=== Records to use ===

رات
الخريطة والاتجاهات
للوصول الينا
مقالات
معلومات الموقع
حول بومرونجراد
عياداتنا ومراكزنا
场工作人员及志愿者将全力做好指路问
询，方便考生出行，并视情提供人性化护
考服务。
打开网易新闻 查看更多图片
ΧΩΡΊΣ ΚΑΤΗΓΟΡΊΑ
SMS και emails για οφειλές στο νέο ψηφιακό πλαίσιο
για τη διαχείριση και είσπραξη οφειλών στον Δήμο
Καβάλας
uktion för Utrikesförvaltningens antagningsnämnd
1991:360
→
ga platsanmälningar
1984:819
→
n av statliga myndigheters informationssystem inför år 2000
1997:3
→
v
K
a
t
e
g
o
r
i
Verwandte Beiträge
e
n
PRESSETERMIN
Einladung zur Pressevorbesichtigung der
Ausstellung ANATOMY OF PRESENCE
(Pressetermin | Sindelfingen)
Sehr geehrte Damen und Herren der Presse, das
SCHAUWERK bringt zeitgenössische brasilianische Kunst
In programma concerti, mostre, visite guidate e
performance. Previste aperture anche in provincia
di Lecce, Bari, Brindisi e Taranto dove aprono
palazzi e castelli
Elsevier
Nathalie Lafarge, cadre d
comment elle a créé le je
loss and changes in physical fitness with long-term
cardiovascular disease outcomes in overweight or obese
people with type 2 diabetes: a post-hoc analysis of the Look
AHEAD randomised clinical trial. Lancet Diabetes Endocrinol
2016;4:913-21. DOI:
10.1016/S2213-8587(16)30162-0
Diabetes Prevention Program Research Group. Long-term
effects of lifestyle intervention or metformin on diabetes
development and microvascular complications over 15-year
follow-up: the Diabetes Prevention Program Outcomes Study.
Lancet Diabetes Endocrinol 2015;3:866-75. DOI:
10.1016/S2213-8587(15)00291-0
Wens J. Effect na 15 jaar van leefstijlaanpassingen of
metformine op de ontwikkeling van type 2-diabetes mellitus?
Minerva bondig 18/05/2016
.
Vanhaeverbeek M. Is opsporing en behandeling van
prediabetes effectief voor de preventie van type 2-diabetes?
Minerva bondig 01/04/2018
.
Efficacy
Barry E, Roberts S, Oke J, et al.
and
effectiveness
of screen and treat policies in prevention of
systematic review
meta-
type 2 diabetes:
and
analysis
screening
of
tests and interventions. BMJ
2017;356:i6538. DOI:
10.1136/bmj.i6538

===

Task objective ▸ With "Endocrinol" as the string to match, show every line of the entries above that has it.

Output below ▸
AHEAD randomised clinical trial. Lancet Diabetes Endocrinol
Lancet Diabetes Endocrinol 2015;3:866-75. DOI:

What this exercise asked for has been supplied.